Making Learning R.E.A.L.: Accessible

January 6, 2021

Accessible: Capable of being reached; Being within reach; Capable of being used or seen; Capable of being understood or appreciated; Capable of being influenced; Easily used or accessed by people with disabilities: adapted for use by people with disabilities.

“Accessible.” Dictionary, Merriam-Webster, Accessed 5 Jan. 2021.

Photo Courtesy: Gern Altmann from Pexels

I love how Merriam-Webster defines accessible. By utilizing the word capable, the intimidating factors that come with learning something new, are removed. I equate capable with the word possible. Learning that is accessible, means making learning possible. Possible to understand, appreciate, see, used, be influential, and adapted when necessary. Learning that is accessible is learning that is within reach.

Making learning accessible will look different in every circumstance. This is due to the different abilities, backgrounds, biases, and cultural norms that composes each one of us. What is accessible to one student or classroom, is not to another. For this reason, I find it best to ask several guiding questions to ensure I am making my teaching accessible to all.
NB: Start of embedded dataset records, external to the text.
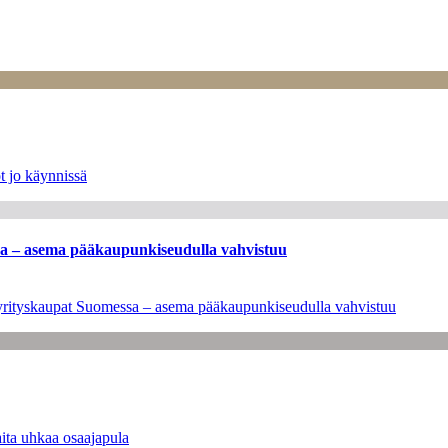
t jo käynnissä
ssa – asema pääkaupunkiseudulla vahvistuu
en yrityskaupat Suomessa – asema pääkaupunkiseudulla vahvistuu
ita uhkaa osaajapula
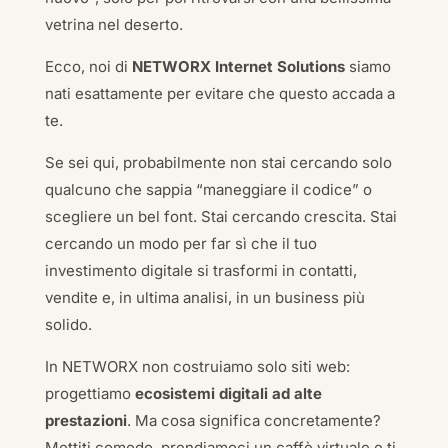
vetrina nel deserto.
Ecco, noi di
NETWORX Internet Solutions
siamo
nati esattamente per evitare che questo accada a
te.
Se sei qui, probabilmente non stai cercando solo
qualcuno che sappia “maneggiare il codice” o
scegliere un bel font. Stai cercando crescita. Stai
cercando un modo per far sì che il tuo
investimento digitale si trasformi in contatti,
vendite e, in ultima analisi, in un business più
solido.
In NETWORX non costruiamo solo siti web:
progettiamo
ecosistemi digitali ad alte
prestazioni
. Ma cosa significa concretamente?
Mettiti comodo, prendiamoci un caffè virtuale e ti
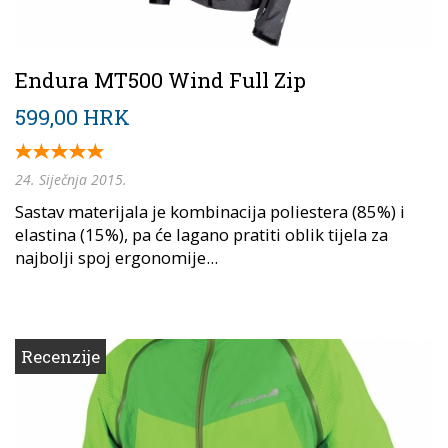
Endura MT500 Wind Full Zip
599,00 HRK
24. Siječnja 2015.
Sastav materijala je kombinacija poliestera (85%) i
elastina (15%), pa će lagano pratiti oblik tijela za
najbolji spoj ergonomije...
Recenzije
These questions are not an exhaustive list, simply one that will get us thinking about accessibility.

Photo Courtesy:  Ann H from Pexels

Is my teaching accessible?

Am I teaching to all learning styles? Consider having a visual aid, using hands-on activities, provide interactive experiences, etc..

Have I arranged my learning environment in a manner that makes learning possible for all? Consider students who have visual impairments, are hard of hearing, have sensory needs, or require specific adaptations to the physical environment.

Are the resources I’m using diverse? Look at the teaching materials you are utilizing. Be sure that students can see themselves reflected in the materials as well as exposing students to a diverse landscape of people and cultures.

Am I allowing multiple ways for students to demonstrate their learning? Instead of a pencil and paper task or test, experiment with other methods of assessment. Click here for a list of ideas.

Do I have a good understanding of my students as individuals? Take time to familiarize yourself with each students’ needs (I.E.P.’s, modifications needed, past report cards, and other documentation). Of course, nothing can replace a one-on-one interview with each student to speak to them personally about how they see themselves as learners.

Take time to get to know your students. As you begin to better understand who they are and what they need to be successful, you will become better equipped to create learning opportunities that ensure success!